= Stewart Rawlings Mott =

American philanthropist (1937–2008)

Stewart Rawlings Mott (December 4, 1937 – June 12, 2008) was an American philanthropist who founded the Stewart R. Mott Foundation. He was the son of Charles Stewart Mott (a co-founder of General Motors) and appeared on Nixon's Enemies List for his support of liberal causes.

== Biography ==
Stewart Rawlings Mott was born on December 4, 1937, in Flint, Michigan, to Charles Stewart Mott and Ruth Rawlings, Mr. Mott's fourth wife. Charles Mott, who had a company manufacturing wheels and axles at the beginning in the 1900s, took advantage of the auto industry’s rapid growth and sold his company to General Motors for stocks, becoming G.M.'s largest individual shareholder.

Mott attended the Massachusetts Institute of Technology for three years and finished his education at the Columbia University School of General Studies, earning two bachelor's degrees, one in business administration and one in comparative literature. Mott graduated in 1961 and inherited $6 million with $850,000 in annual income from two trust funds; Mott used his resources to create the first Planned Parenthood clinic in his hometown of Flint, Michigan. He wrote a thesis on Sophocles for a Master's Degree from Columbia, which he never finished. His philanthropy included abortion reform, birth control, sex research, feminism, arms control, gay rights, civil liberties, governmental reform, and research on extrasensory perception.

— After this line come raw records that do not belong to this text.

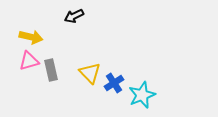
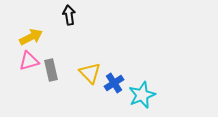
black arrow: moved 5 px left, 1 px up; rotated 108 degrees clockwise
yellow arrow: rotated 40 degrees counterclockwise
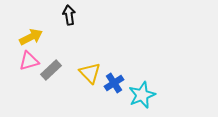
gray rectangle: rotated 60 degrees clockwise
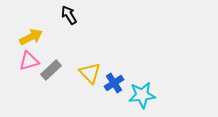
black arrow: rotated 24 degrees counterclockwise
cyan star: rotated 16 degrees clockwise
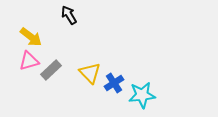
yellow arrow: rotated 65 degrees clockwise
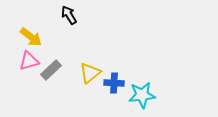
yellow triangle: rotated 35 degrees clockwise
blue cross: rotated 36 degrees clockwise
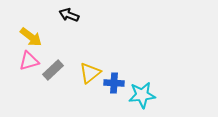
black arrow: rotated 36 degrees counterclockwise
gray rectangle: moved 2 px right
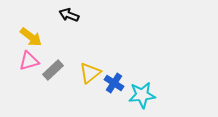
blue cross: rotated 30 degrees clockwise
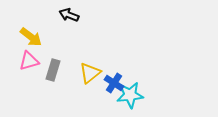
gray rectangle: rotated 30 degrees counterclockwise
cyan star: moved 12 px left
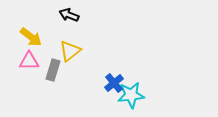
pink triangle: rotated 15 degrees clockwise
yellow triangle: moved 20 px left, 22 px up
blue cross: rotated 18 degrees clockwise
cyan star: moved 1 px right
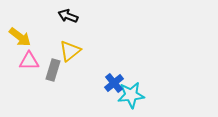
black arrow: moved 1 px left, 1 px down
yellow arrow: moved 11 px left
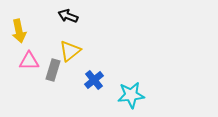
yellow arrow: moved 1 px left, 6 px up; rotated 40 degrees clockwise
blue cross: moved 20 px left, 3 px up
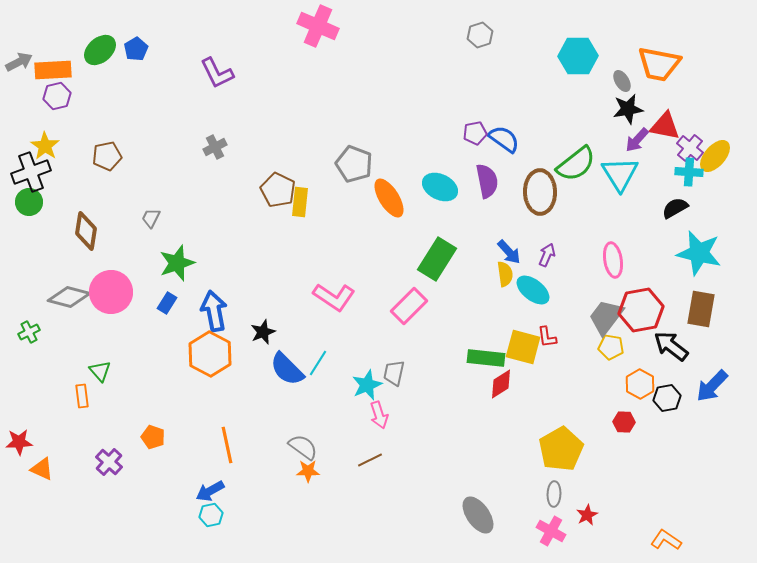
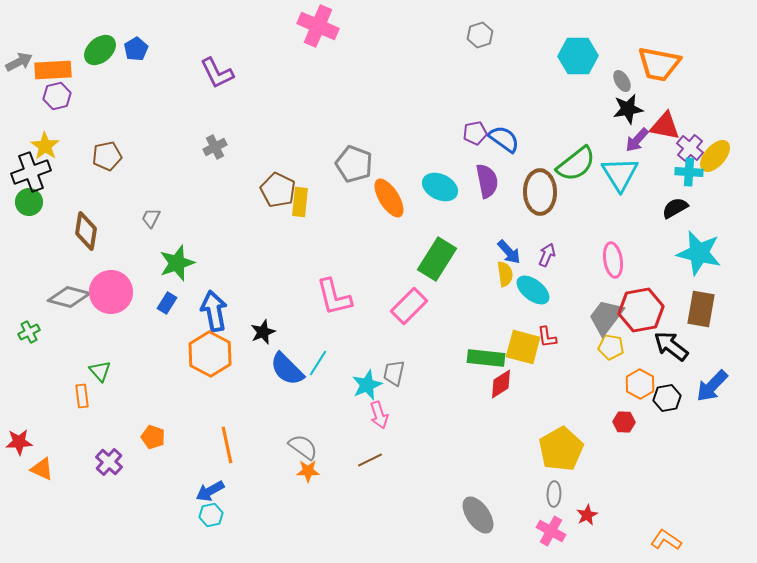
pink L-shape at (334, 297): rotated 42 degrees clockwise
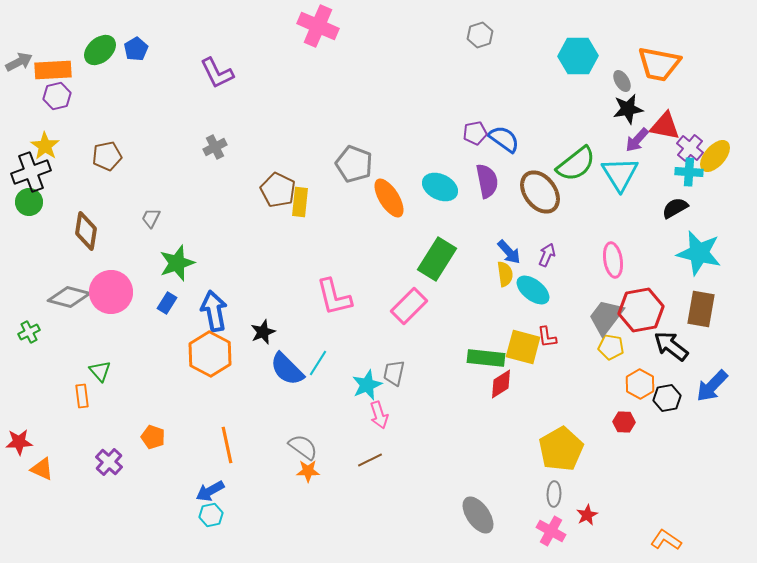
brown ellipse at (540, 192): rotated 36 degrees counterclockwise
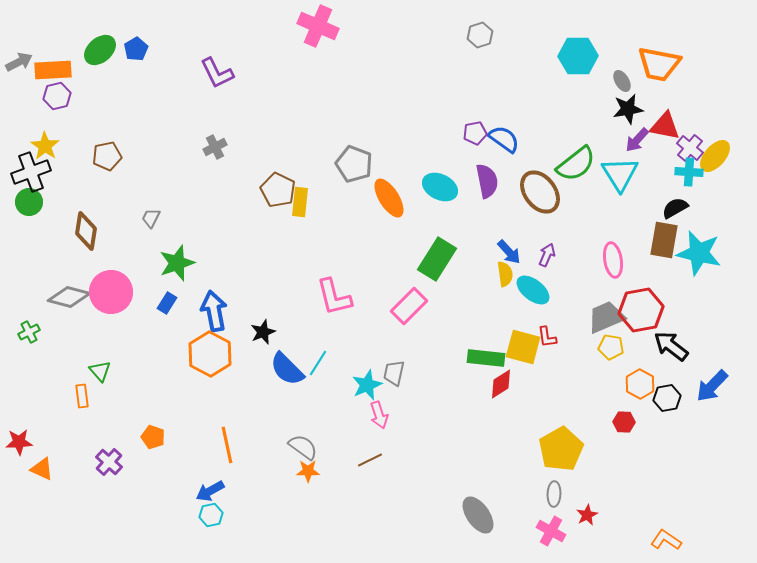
brown rectangle at (701, 309): moved 37 px left, 69 px up
gray trapezoid at (606, 317): rotated 30 degrees clockwise
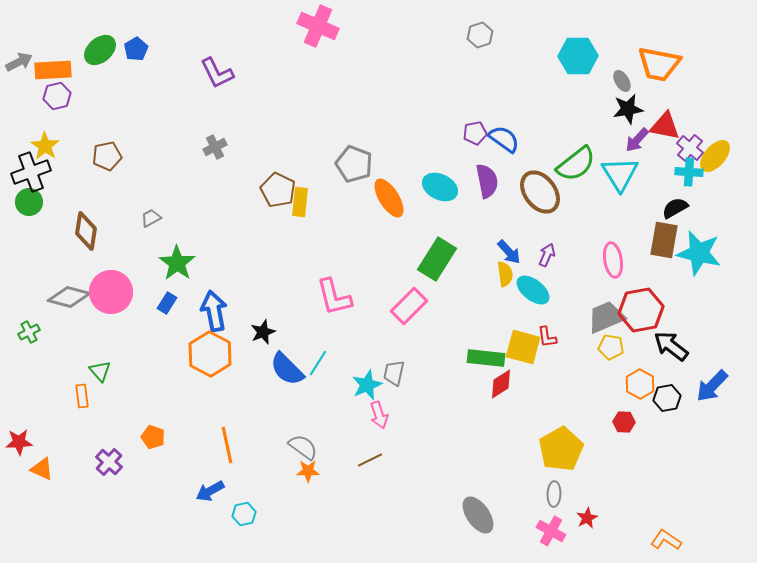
gray trapezoid at (151, 218): rotated 35 degrees clockwise
green star at (177, 263): rotated 18 degrees counterclockwise
cyan hexagon at (211, 515): moved 33 px right, 1 px up
red star at (587, 515): moved 3 px down
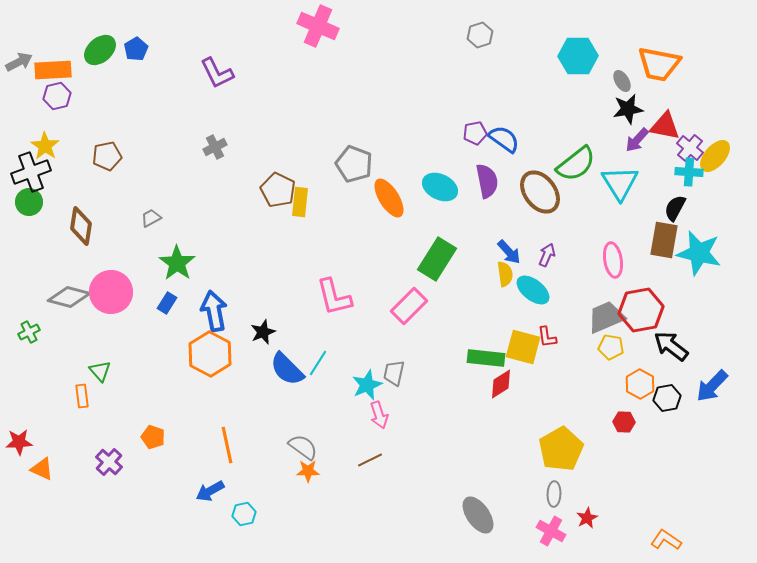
cyan triangle at (620, 174): moved 9 px down
black semicircle at (675, 208): rotated 32 degrees counterclockwise
brown diamond at (86, 231): moved 5 px left, 5 px up
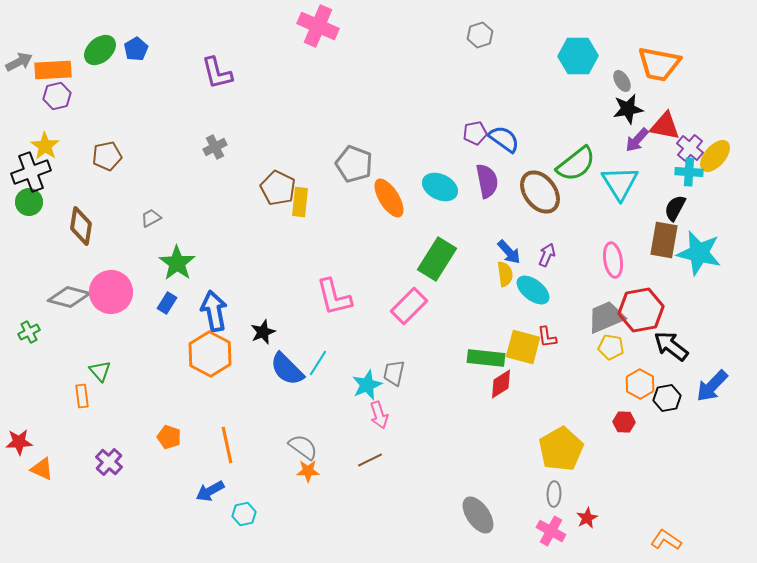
purple L-shape at (217, 73): rotated 12 degrees clockwise
brown pentagon at (278, 190): moved 2 px up
orange pentagon at (153, 437): moved 16 px right
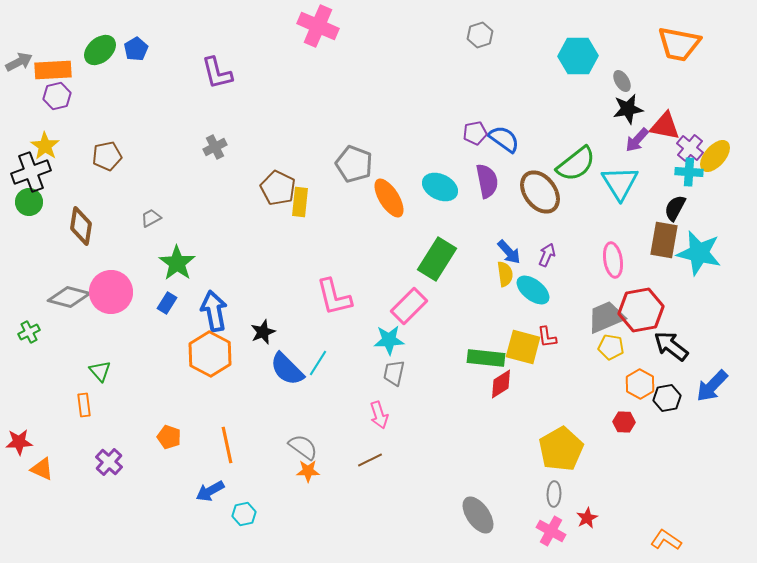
orange trapezoid at (659, 64): moved 20 px right, 20 px up
cyan star at (367, 385): moved 22 px right, 45 px up; rotated 20 degrees clockwise
orange rectangle at (82, 396): moved 2 px right, 9 px down
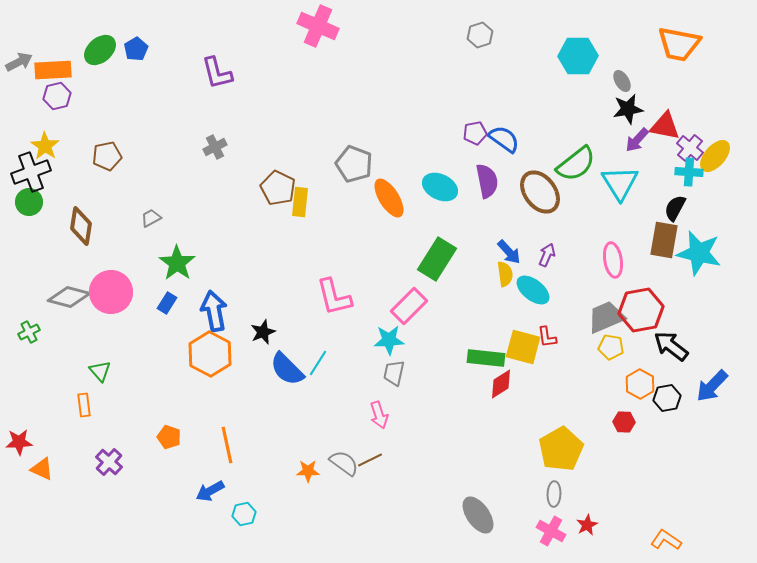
gray semicircle at (303, 447): moved 41 px right, 16 px down
red star at (587, 518): moved 7 px down
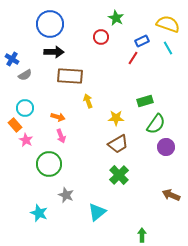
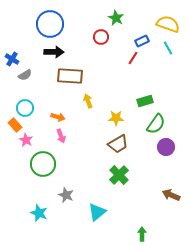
green circle: moved 6 px left
green arrow: moved 1 px up
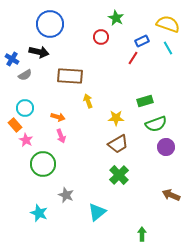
black arrow: moved 15 px left; rotated 12 degrees clockwise
green semicircle: rotated 35 degrees clockwise
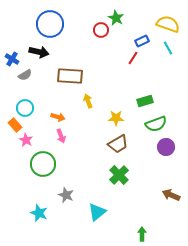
red circle: moved 7 px up
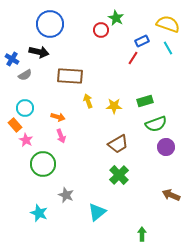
yellow star: moved 2 px left, 12 px up
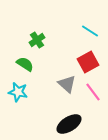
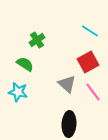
black ellipse: rotated 55 degrees counterclockwise
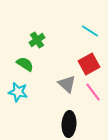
red square: moved 1 px right, 2 px down
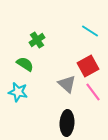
red square: moved 1 px left, 2 px down
black ellipse: moved 2 px left, 1 px up
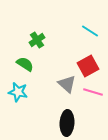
pink line: rotated 36 degrees counterclockwise
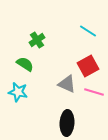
cyan line: moved 2 px left
gray triangle: rotated 18 degrees counterclockwise
pink line: moved 1 px right
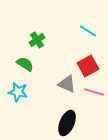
black ellipse: rotated 20 degrees clockwise
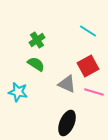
green semicircle: moved 11 px right
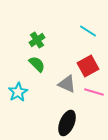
green semicircle: moved 1 px right; rotated 12 degrees clockwise
cyan star: rotated 30 degrees clockwise
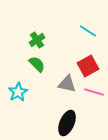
gray triangle: rotated 12 degrees counterclockwise
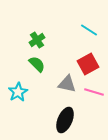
cyan line: moved 1 px right, 1 px up
red square: moved 2 px up
black ellipse: moved 2 px left, 3 px up
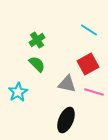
black ellipse: moved 1 px right
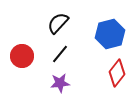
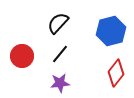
blue hexagon: moved 1 px right, 3 px up
red diamond: moved 1 px left
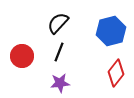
black line: moved 1 px left, 2 px up; rotated 18 degrees counterclockwise
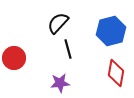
black line: moved 9 px right, 3 px up; rotated 36 degrees counterclockwise
red circle: moved 8 px left, 2 px down
red diamond: rotated 28 degrees counterclockwise
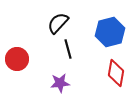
blue hexagon: moved 1 px left, 1 px down
red circle: moved 3 px right, 1 px down
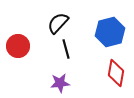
black line: moved 2 px left
red circle: moved 1 px right, 13 px up
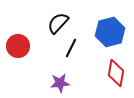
black line: moved 5 px right, 1 px up; rotated 42 degrees clockwise
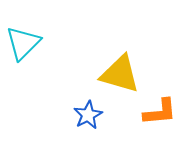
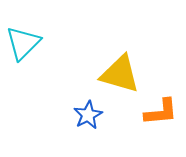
orange L-shape: moved 1 px right
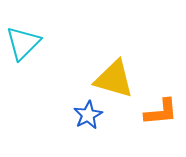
yellow triangle: moved 6 px left, 5 px down
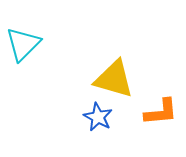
cyan triangle: moved 1 px down
blue star: moved 10 px right, 2 px down; rotated 16 degrees counterclockwise
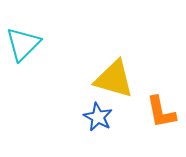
orange L-shape: rotated 84 degrees clockwise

In the 1970s, Mott contracted for the purchase of a multimillion‐dollar quadruplex penthouse at The Galleria in New York City that he had designed to meet his specific needs—"allowing him to greet the sun on rising from his bed in the East Solarium and to watch it sink from a desk that faces west, all amid 10,000 square feet reserved for planting". By late 1975, never having occupied the penthouse, he was negotiating to get out of the purchase, whose price had risen to $3.5 million.

In 1978, Mott gave his occupation as "maverick" in the photo essay Cat People.

Shortly prior to his death Mott resided in Bermuda for most of his time, and also traveled to his numerous houses in the United States. His homes included a penthouse in 800 Park Avenue in Manhattan, a house trailer on a Florida farm, and a Chinese junk moored on the Hudson River in New York City.